I believe 100% in photographing everyday life; taking photos of the things that seem insignificant on a daily basis, but in the end, are everything. I believe that 20 years from now, you might have forgotten that funny face your kid makes, you know – the one that drives you crazy when he does it all day long. I believe that you will forget the day that your house looked like a tornado struck, because you were packing for a once-in-a-lifetime family vacation. These things will fade as the years pass, and one day, you will want to remember. That is why you need to make a point to photograph your daily life.
So let’s get started, shall we?
Today’s tip is about the Rule of Thirds.
What is the Rule of Thirds? — The Rule of Thirds is a photography rule that states the main focus of your photo, the thing that you are photographing [a kid, a tree, a barn, a bird] should be NOT be in the dead center of your photograph.

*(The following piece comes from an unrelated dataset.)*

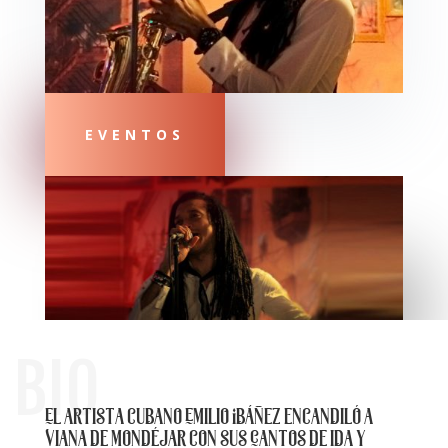
EVENTOS
BIO
El artista cubano Emilio Ibáñez encandiló a
Viana de Mondéjar con sus Cantos de ida y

Instead, imagine your photo with vertical lines dividing it in thirds and horizontal lines dividing it in thirds. See where the lines intersect? On any of those four intersections is where the subject of your photo should be.
It’s a researched fact that images are more pleasing to the human eye when the main subject is in one of those four intersection spots.
The same goes for horizon lines: the horizon line should not divide your photo right down the center. Instead, the horizon should land on one of the 2 horizontal lines – either more sky than land/water or vice versa.
Here’s some homework for you. Next time you are watching TV or a movie, pay attention to the composition of the filming. Very often, the program will be filmed with the Rule of Thirds in mind. Once I learned about the Rule of Thirds, I can’t watch a show or a movie without noticing it. It’s true – it does make it more pleasing.
That said, now you know the Rule. Sometimes though, rules are made to be broken. There are times when there is nothing better than a perfectly centered image. Sometimes, the symmetry and equal proportions on a centered image are exactly what you might be going for. Sometimes, you might want to break the rule.
But instead of always placing your subject right in the center, play around a little. Put the subject in one of those four intersection areas. When you are taking nature shots, make the horizon fall on one of the 2 horizontal lines from the example above.
See what you think. Play with it. And remember, the beauty of digital is you can take as many photos as you want. See something awesome? Take a center shot AND a Rule of Thirds shot. No harm done. You’ll have two very different looking shots, and you’ll start to see what you prefer.